:: WHAT THE EXERCISE ASKS ::
Retype the records below exactly as they appear.

:: DATASET EXCERPTS ::
_ _ _ _

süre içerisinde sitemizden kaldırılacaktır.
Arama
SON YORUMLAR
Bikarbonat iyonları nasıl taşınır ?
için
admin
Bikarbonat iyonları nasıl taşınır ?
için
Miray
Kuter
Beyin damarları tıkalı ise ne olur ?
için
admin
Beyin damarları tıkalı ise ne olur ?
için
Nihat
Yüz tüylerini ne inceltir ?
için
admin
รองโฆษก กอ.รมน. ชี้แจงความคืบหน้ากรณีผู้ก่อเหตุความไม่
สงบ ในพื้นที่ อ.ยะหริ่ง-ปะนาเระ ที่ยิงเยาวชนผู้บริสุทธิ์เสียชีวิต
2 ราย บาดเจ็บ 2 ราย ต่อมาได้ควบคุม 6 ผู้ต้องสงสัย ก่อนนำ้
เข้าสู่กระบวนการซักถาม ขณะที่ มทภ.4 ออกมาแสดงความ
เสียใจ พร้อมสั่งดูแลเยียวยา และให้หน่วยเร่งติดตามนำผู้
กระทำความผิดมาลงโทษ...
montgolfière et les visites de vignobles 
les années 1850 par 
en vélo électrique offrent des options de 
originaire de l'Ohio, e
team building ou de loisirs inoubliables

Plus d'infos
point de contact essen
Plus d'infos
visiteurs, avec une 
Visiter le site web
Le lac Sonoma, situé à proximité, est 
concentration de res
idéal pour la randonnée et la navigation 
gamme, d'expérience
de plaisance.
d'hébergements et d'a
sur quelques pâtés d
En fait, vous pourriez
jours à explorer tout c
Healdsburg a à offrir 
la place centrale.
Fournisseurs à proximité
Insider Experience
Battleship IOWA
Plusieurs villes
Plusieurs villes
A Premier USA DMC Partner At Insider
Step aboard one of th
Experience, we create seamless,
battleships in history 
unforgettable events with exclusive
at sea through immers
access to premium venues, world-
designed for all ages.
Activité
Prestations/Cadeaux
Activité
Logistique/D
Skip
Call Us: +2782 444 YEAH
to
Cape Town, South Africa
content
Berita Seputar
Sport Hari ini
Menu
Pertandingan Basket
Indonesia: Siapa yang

_ _ _ _

:: TASK RESPONSE ::
süre içerisinde sitemizden kaldırılacaktır.
Arama
SON YORUMLAR
Bikarbonat iyonları nasıl taşınır ?
için
admin
Bikarbonat iyonları nasıl taşınır ?
için
Miray
Kuter
Beyin damarları tıkalı ise ne olur ?
için
admin
Beyin damarları tıkalı ise ne olur ?
için
Nihat
Yüz tüylerini ne inceltir ?
için
admin
รองโฆษก กอ.รมน. ชี้แจงความคืบหน้ากรณีผู้ก่อเหตุความไม่
สงบ ในพื้นที่ อ.ยะหริ่ง-ปะนาเระ ที่ยิงเยาวชนผู้บริสุทธิ์เสียชีวิต
2 ราย บาดเจ็บ 2 ราย ต่อมาได้ควบคุม 6 ผู้ต้องสงสัย ก่อนนำ้
เข้าสู่กระบวนการซักถาม ขณะที่ มทภ.4 ออกมาแสดงความ
เสียใจ พร้อมสั่งดูแลเยียวยา และให้หน่วยเร่งติดตามนำผู้
กระทำความผิดมาลงโทษ...
montgolfière et les visites de vignobles 
les années 1850 par 
en vélo électrique offrent des options de 
originaire de l'Ohio, e
team building ou de loisirs inoubliables

Plus d'infos
point de contact essen
Plus d'infos
visiteurs, avec une 
Visiter le site web
Le lac Sonoma, situé à proximité, est 
concentration de res
idéal pour la randonnée et la navigation 
gamme, d'expérience
de plaisance.
d'hébergements et d'a
sur quelques pâtés d
En fait, vous pourriez
jours à explorer tout c
Healdsburg a à offrir 
la place centrale.
Fournisseurs à proximité
Insider Experience
Battleship IOWA
Plusieurs villes
Plusieurs villes
A Premier USA DMC Partner At Insider
Step aboard one of th
Experience, we create seamless,
battleships in history 
unforgettable events with exclusive
at sea through immers
access to premium venues, world-
designed for all ages.
Activité
Prestations/Cadeaux
Activité
Logistique/D
Skip
Call Us: +2782 444 YEAH
to
Cape Town, South Africa
content
Berita Seputar
Sport Hari ini
Menu
Pertandingan Basket
Indonesia: Siapa yang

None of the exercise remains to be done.